Sunday, October 20, 2013

The Unholy Fourteen

I hadn’t had a collie litter for nearly two years.  There is nothing as sweet as a collie pup, and there were a few bitches who were scheduled for the next litters.  One was Chance (my enthusiastic sheep herder), who was now four and a half and had not yet had a litter.  I didn’t really want to wait longer, and risk possibilities of pregnancy or whelping problems.  And now I had a male that would suit her beautifully. 

The second was Kate, my smooth girl, who had produced several outstanding litters for me, with show winners and service dogs.  She was now seven, and, although she absolutely loves having puppies, this would be her last litter.

I didn’t anticipate having a large number of pups.  Chance was from a litter of one, and her mother in her previous litter produced only three.  The intended father, Tattler, a new boy that had arrived from England only a few weeks before, was only a year old, and inexperienced.   Kate, at seven, well, I didn’t expect a large litter (although in the past she had had litters of eight and nine pups), at her age, I would be happy with one lovely little female that could carry on for her in future, as she enjoyed her golden years in peace.  I even had a name for that one puppy – Legacy.  This was to be a repeat mating of a litter from two years ago that was very successful – and had only four pups.

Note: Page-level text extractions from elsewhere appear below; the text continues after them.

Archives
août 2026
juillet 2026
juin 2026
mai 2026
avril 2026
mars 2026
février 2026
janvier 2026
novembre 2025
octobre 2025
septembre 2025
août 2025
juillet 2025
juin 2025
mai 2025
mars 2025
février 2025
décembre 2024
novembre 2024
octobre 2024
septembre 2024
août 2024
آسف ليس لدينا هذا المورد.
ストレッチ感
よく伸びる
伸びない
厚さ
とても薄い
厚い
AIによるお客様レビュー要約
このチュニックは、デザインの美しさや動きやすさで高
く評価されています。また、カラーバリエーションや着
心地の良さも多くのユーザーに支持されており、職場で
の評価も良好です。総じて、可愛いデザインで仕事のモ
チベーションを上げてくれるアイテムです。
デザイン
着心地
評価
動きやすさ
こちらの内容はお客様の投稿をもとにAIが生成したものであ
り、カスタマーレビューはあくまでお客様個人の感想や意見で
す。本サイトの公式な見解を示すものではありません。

As is common, all the bitches came in season about the same time.  Chance and Kate were bred at almost the same time.

I am not one that runs off to do ultrasound exams – I always felt that it was possible to wait for the two months of pregnancy and then see the results.  The two bitches did show signs of being pregnant.  Kate did not look at all big, so I expected my one puppy, just hoped it was a girl.  Chance did develop a belly, but nothing out of the ordinary, and it didn’t seem to affect at all her energy, spirits, or desire to catch helicopters.

As the whelping dates approached, everything was ready, each bitch had her own room with a box, and neither of them showed much interest.  Kate was due first and was experienced, so I had no doubts that when the time came, she would have no problems.

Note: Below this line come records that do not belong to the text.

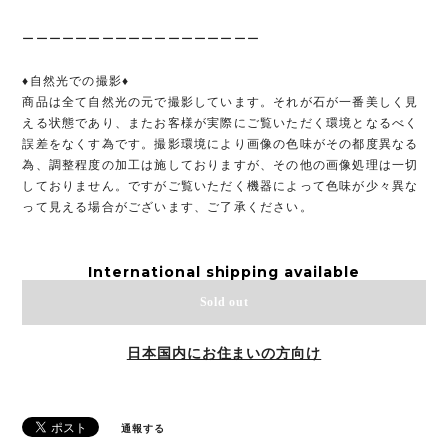
ーーーーーーーーーーーーーーーーーー
♦︎自然光での撮影♦︎
商品は全て自然光の元で撮影しています。それが石が一番美しく見
える状態であり、またお客様が実際にご覧いただく環境となるべく
誤差をなくす為です。撮影環境により画像の色味がその都度異なる
為、調整程度の加工は施しておりますが、その他の画像処理は一切
しておりません。ですがご覧いただく機器によって色味が少々異な
って見える場合がございます、ご了承ください。
International shipping available
Sold out
日本国内にお住まいの方向け
通報する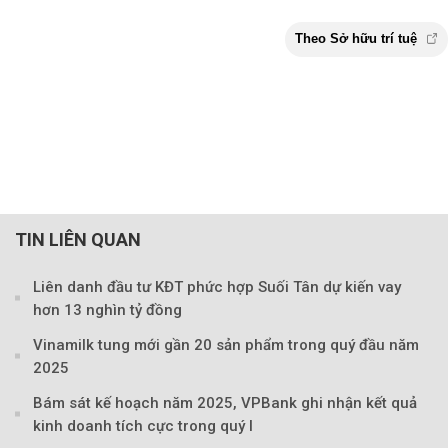
TIN LIÊN QUAN
Liên danh đầu tư KĐT phức hợp Suối Tân dự kiến vay
hơn 13 nghìn tỷ đồng
Vinamilk tung mới gần 20 sản phẩm trong quý đầu năm
2025
Bám sát kế hoạch năm 2025, VPBank ghi nhận kết quả
kinh doanh tích cực trong quý I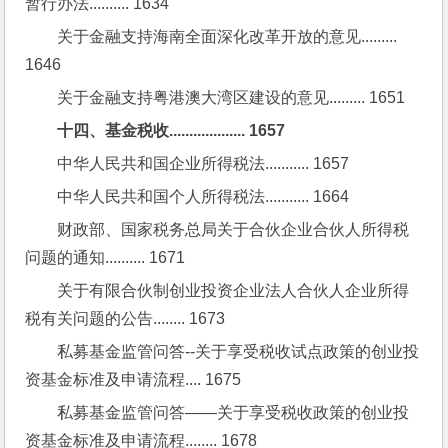
暂行办法.......... 1634
关于金融支持海南全面深化改革开放的意见......... 
1646
关于金融支持粤港澳大湾区建设的意见......... 1651
十四、基金税收................... 1657
中华人民共和国企业所得税法........... 1657
中华人民共和国个人所得税法........... 1664
财政部、国家税务总局关于合伙企业合伙人所得税
问题的通知.......... 1671
关于有限合伙制创业投资企业法人合伙人企业所得
税有关问题的公告........ 1673
私募基金监管问答--关于享受税收试点政策的创业投
资基金标准及申请流程.... 1675
私募基金监管问答——关于享受税收政策的创业投
资基金标准及申请流程........ 1678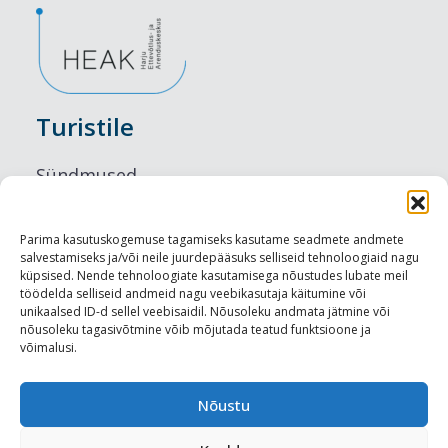
Turistile
Sündmused
Majutus
Parima kasutuskogemuse tagamiseks kasutame seadmete andmete
salvestamiseks ja/või neile juurdepääsuks selliseid tehnoloogiaid nagu
Maitseelamused
küpsised. Nende tehnoloogiate kasutamisega nõustudes lubate meil
töödelda selliseid andmeid nagu veebikasutaja käitumine või
Vaatamisväärsused
unikaalsed ID-d sellel veebisaidil. Nõusoleku andmata jätmine või
nõusoleku tagasivõtmine võib mõjutada teatud funktsioone ja
võimalusi.
Visit Tallinn
Turismiprofessionaalile
Nõustu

Then, several days before due date, Chance started to show signs of imminent whelping.  She wandered around the house, poking into corners, ignoring the comfortable box, (of course!) and trying to persuade me that my bed was the proper place…She was not in stress, not panting heavily, and I could see that there was still time.  I left her in the whelping room, and went to bed, but of course, was up ten times during the night to check. She looked at me with a calm gaze – “What are you so uptight about???” and went back to her introverted thoughts of what was happening inside…

In the morning, she was kind enough to let me finish feeding and cleaning the other dogs, and then she started to produce puppies.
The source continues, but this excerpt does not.